The two-pore K(+) channel TREK-1 regulates pressure overload-induced cardiac remodeling.

Heart failure (HF) represents a major burden on the healthcare system, with patients with HF at increased risk for a host of comorbidities, including ventricular arrhythmias. Despite considerable advances in defining cell- and organ-level changes associated with HF, the precise mechanisms driving structural and electrical remodeling remain to be defined.
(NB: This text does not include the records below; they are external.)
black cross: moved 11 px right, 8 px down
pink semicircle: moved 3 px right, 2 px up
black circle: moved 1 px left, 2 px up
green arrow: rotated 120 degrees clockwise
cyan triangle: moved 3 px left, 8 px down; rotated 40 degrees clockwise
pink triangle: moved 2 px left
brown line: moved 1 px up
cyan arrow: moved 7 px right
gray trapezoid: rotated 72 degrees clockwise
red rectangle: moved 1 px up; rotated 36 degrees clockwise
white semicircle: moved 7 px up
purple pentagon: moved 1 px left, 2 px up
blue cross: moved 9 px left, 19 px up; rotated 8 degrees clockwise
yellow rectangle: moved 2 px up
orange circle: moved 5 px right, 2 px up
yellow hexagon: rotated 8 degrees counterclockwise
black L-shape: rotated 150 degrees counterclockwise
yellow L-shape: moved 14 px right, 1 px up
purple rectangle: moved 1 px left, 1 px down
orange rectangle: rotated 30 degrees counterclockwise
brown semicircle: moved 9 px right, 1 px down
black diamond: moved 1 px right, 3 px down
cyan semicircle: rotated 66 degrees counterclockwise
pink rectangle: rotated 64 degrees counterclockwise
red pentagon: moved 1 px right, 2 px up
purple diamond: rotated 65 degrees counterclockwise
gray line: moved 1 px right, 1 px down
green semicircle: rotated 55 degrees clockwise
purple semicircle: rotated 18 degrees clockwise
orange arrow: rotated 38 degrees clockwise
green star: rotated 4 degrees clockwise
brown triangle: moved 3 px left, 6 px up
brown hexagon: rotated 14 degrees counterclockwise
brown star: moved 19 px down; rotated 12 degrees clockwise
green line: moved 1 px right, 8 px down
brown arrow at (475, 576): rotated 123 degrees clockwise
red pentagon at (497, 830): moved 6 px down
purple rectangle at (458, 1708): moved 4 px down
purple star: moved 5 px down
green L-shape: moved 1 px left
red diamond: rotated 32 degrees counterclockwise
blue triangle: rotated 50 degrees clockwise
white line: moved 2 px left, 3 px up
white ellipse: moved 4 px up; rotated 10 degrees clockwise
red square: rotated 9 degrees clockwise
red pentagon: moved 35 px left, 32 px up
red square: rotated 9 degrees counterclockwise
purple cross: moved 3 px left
We sought to elucidate the role of the two-pore K(+) channel TREK-1 in cardiac remodeling in pressure overload-induced HF. Cardiac-specific TREK-1 conditional knockout (TREK1cKO) and floxed control mice were subjected to transaortic contraction (TAC) or sham procedure and evaluated for 6 wk by echocardiography and subsurface electrocardiograms. Ventricular myocytes were isolated for action potential, intracellular Ca(2+), and contractility measurements. The expression/regulation of key cell signaling pathways was evaluated early in remodeling. TREK1cKO and control mice showed a significant decrease in cardiac systolic function with evidence of hypertrophy as early as 2 wk post-TAC compared with sham. However, TREK1cKO mice displayed a more severe decline in function with enhanced left ventricular chamber dilation (eccentric remodeling) compared with control 6 wk post-TAC. Similarly, TAC TREK1cKO mice demonstrated greater prolongation of the QT and QRS intervals compared with TAC control. TAC TREK1cKO ventricular myocytes exhibited greater action potential prolongation with paradoxical improvements in Ca(2+) homeostasis and contractility compared with control. Two weeks post-TAC, TREK1cKO hearts exhibited elevation of STAT3 phosphorylation at Y705 compared with control. Our findings reveal a complex interaction between chronic stress, TREK-1, STAT3 regulation, and cardiac remodeling, with TREK-1 exerting both maladaptive and protective effects on overall cardiac function.NEW & NOTEWORTHY A major finding of this study is the involvement of the background K(+) channel TREK-1 in modulating STAT3 activation, profibrotic gene expression, and fibrosis with implications for the cardiac remodeling response to chronic pressure overload.